> Work to complete
Of the lines below, report only those that contain "Aprenda".

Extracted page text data
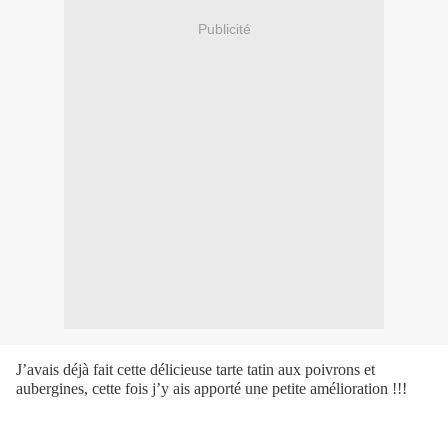
Publicité
J’avais déjà fait cette délicieuse tarte tatin aux poivrons et
aubergines, cette fois j’y ais apporté une petite amélioration !!!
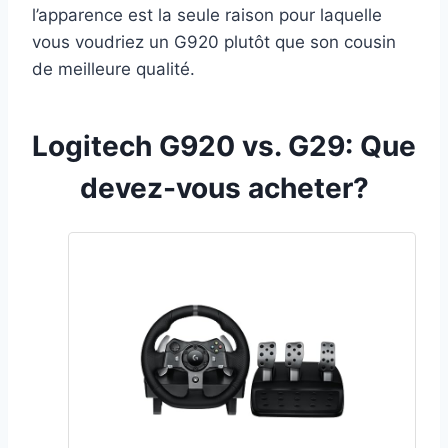
l’apparence est la seule raison pour laquelle
vous voudriez un G920 plutôt que son cousin
de meilleure qualité.
Logitech G920 vs. G29: Que
devez-vous acheter?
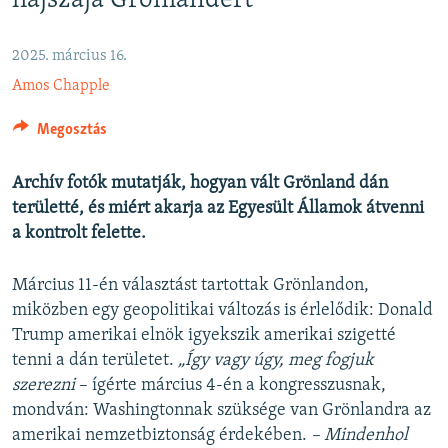
hajszája Grönlandért
EURÓPAI UNIÓ
VILÁG
2025. március 16.
Amos Chapple
KLÍMAVÁLTOZÁS
A MÚLT TANULSÁGAI
Megosztás
KÖVESSEN MINKET!
Archív fotók mutatják, hogyan vált Grönland dán
területté, és miért akarja az Egyesült Államok átvenni
a kontrolt felette.
Valamennyi RFE/RL weboldal
Március 11-én választást tartottak Grönlandon,
miközben egy geopolitikai változás is érlelődik: Donald
Trump amerikai elnök igyekszik amerikai szigetté
tenni a dán területet.
„Így vagy úgy, meg fogjuk
szerezni
– ígérte március 4-én a kongresszusnak,
mondván: Washingtonnak szüksége van Grönlandra az
amerikai nemzetbiztonság érdekében.
– Mindenhol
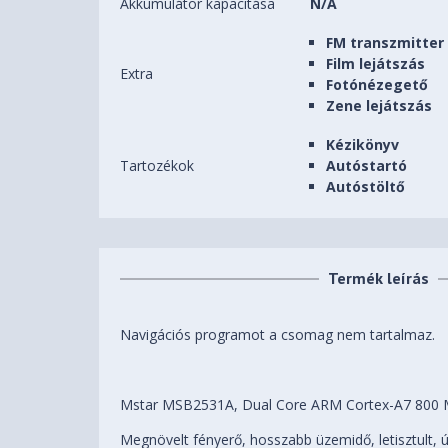
Akkumulátor kapacitása
N/A
FM transzmitter
Film lejátszás
Extra
Fotónézegető
Zene lejátszás
Kézikönyv
Tartozékok
Autóstartó
Autóstöltő
Termék leírás
Navigációs programot a csomag nem tartalmaz.
Mstar MSB2531A, Dual Core ARM Cortex-A7 800 
Megnövelt fényerő, hosszabb üzemidő, letisztult, ú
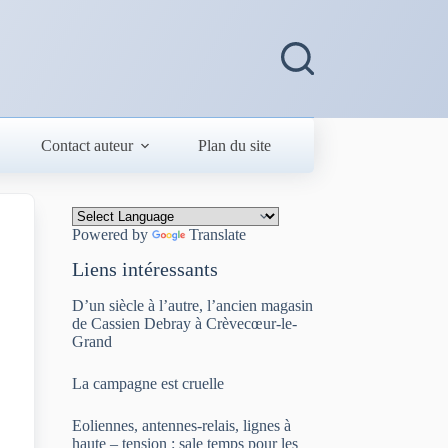
Contact auteur
Plan du site
Powered by
Translate
Liens intéressants
D’un siècle à l’autre, l’ancien magasin
de Cassien Debray à Crèvecœur-le-
Grand
La campagne est cruelle
Eoliennes, antennes-relais, lignes à
haute – tension : sale temps pour les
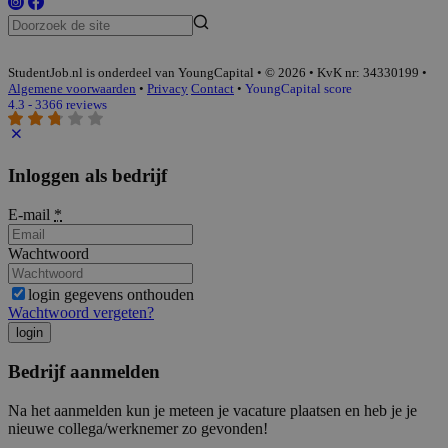
StudentJob.nl is onderdeel van YoungCapital • © 2026 • KvK nr: 34330199 •
Algemene voorwaarden
•
Privacy
Contact
•
YoungCapital score
4.3 - 3366 reviews
Inloggen als bedrijf
E-mail
*
Wachtwoord
login gegevens onthouden
Wachtwoord vergeten?
login
Bedrijf aanmelden
Na het aanmelden kun je meteen je vacature plaatsen en heb je je
nieuwe collega/werknemer zo gevonden!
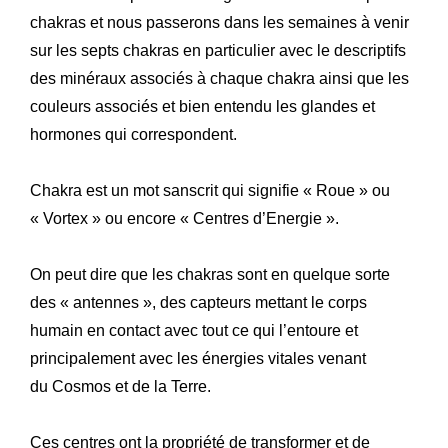
chakras et nous passerons dans les semaines à venir
sur les septs chakras en particulier avec le descriptifs
des minéraux associés à chaque chakra ainsi que les
couleurs associés et bien entendu les glandes et
hormones qui correspondent.
Chakra est un mot sanscrit qui signifie « Roue » ou
« Vortex » ou encore « Centres d’Energie ».
On peut dire que les chakras sont en quelque sorte
des « antennes », des capteurs mettant le corps
humain en contact avec tout ce qui l’entoure et
principalement avec les énergies vitales venant
du
Cosmos
et de la
Terre
.
Ces centres ont la propriété de transformer et de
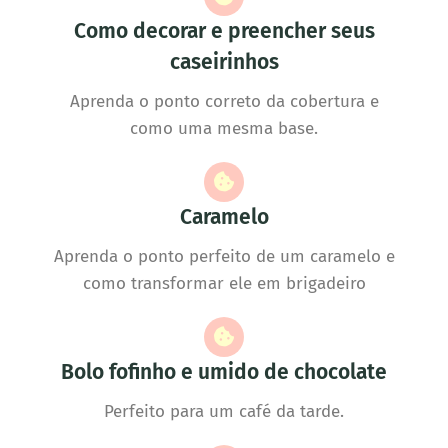
Como decorar e preencher seus
caseirinhos
Aprenda o ponto correto da cobertura e
como uma mesma base.
Caramelo
Aprenda o ponto perfeito de um caramelo e
como transformar ele em brigadeiro
Bolo fofinho e umido de chocolate
Perfeito para um café da tarde.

> Expected answer
Aprenda o ponto correto da cobertura e
Aprenda o ponto perfeito de um caramelo e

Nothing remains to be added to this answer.